----- Excerpted data -----

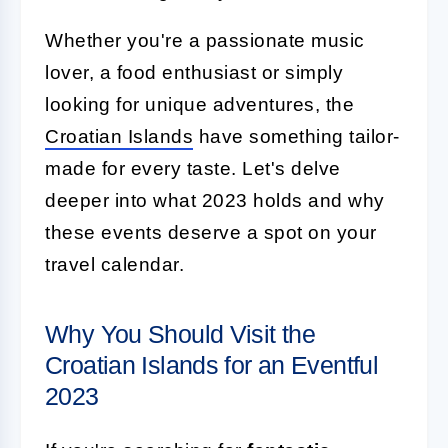
Whether you're a passionate music
lover, a food enthusiast or simply
looking for unique adventures, the
Croatian Islands
have something tailor-
made for every taste. Let's delve
deeper into what 2023 holds and why
these events deserve a spot on your
travel calendar.
Why You Should Visit the
Croatian Islands for an Eventful
2023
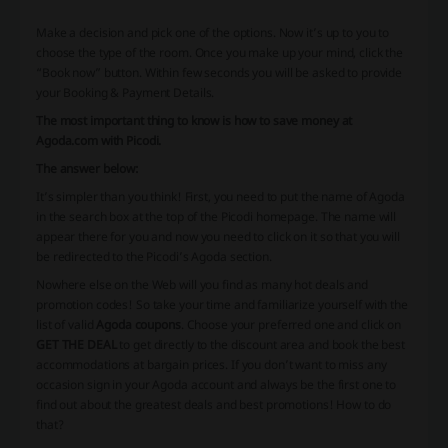
Make a decision and pick one of the options. Now it’s up to you to
choose the type of the room. Once you make up your mind, click the
“Book now” button. Within few seconds you will be asked to provide
your Booking & Payment Details.
The most important thing to know is how to save money at
Agoda.com with Picodi.
The answer below:
It’s simpler than you think! First, you need to put the name of Agoda
in the search box at the top of the Picodi homepage. The name will
appear there for you and now you need to click on it so that you will
be redirected to the Picodi’s Agoda section.
Nowhere else on the Web will you find as many hot deals and
promotion codes! So take your time and familiarize yourself with the
list of valid
Agoda coupons
. Choose your preferred one and click on
GET THE DEAL
to get directly to the discount area and book the best
accommodations at bargain prices. If you don’t want to miss any
occasion sign in your Agoda account and always be the first one to
find out about the greatest deals and best promotions! How to do
that?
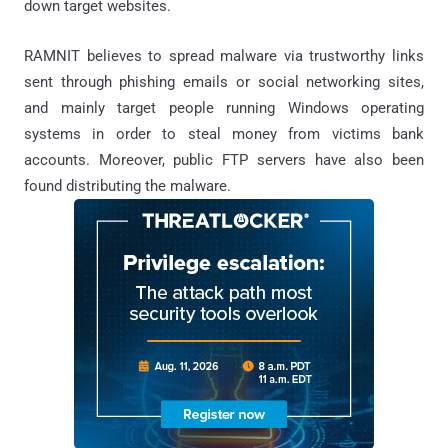
down target websites.
RAMNIT believes to spread malware via trustworthy links
sent through phishing emails or social networking sites,
and mainly target people running Windows operating
systems in order to steal money from victims bank
accounts. Moreover, public FTP servers have also been
found distributing the malware.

-----

* **What to produce**: Once the pictures are set aside, give every line above again without alteration.

* **Answer section**:
Whether you're a passionate music
lover, a food enthusiast or simply
looking for unique adventures, the
Croatian Islands
have something tailor-
made for every taste. Let's delve
deeper into what 2023 holds and why
these events deserve a spot on your
travel calendar.
Why You Should Visit the
Croatian Islands for an Eventful
2023
Make a decision and pick one of the options. Now it’s up to you to
choose the type of the room. Once you make up your mind, click the
“Book now” button. Within few seconds you will be asked to provide
your Booking & Payment Details.
The most important thing to know is how to save money at
Agoda.com with Picodi.
The answer below:
It’s simpler than you think! First, you need to put the name of Agoda
in the search box at the top of the Picodi homepage. The name will
appear there for you and now you need to click on it so that you will
be redirected to the Picodi’s Agoda section.
Nowhere else on the Web will you find as many hot deals and
promotion codes! So take your time and familiarize yourself with the
list of valid
Agoda coupons
. Choose your preferred one and click on
GET THE DEAL
to get directly to the discount area and book the best
accommodations at bargain prices. If you don’t want to miss any
occasion sign in your Agoda account and always be the first one to
find out about the greatest deals and best promotions! How to do
that?
down target websites.
RAMNIT believes to spread malware via trustworthy links
sent through phishing emails or social networking sites,
and mainly target people running Windows operating
systems in order to steal money from victims bank
accounts. Moreover, public FTP servers have also been
found distributing the malware.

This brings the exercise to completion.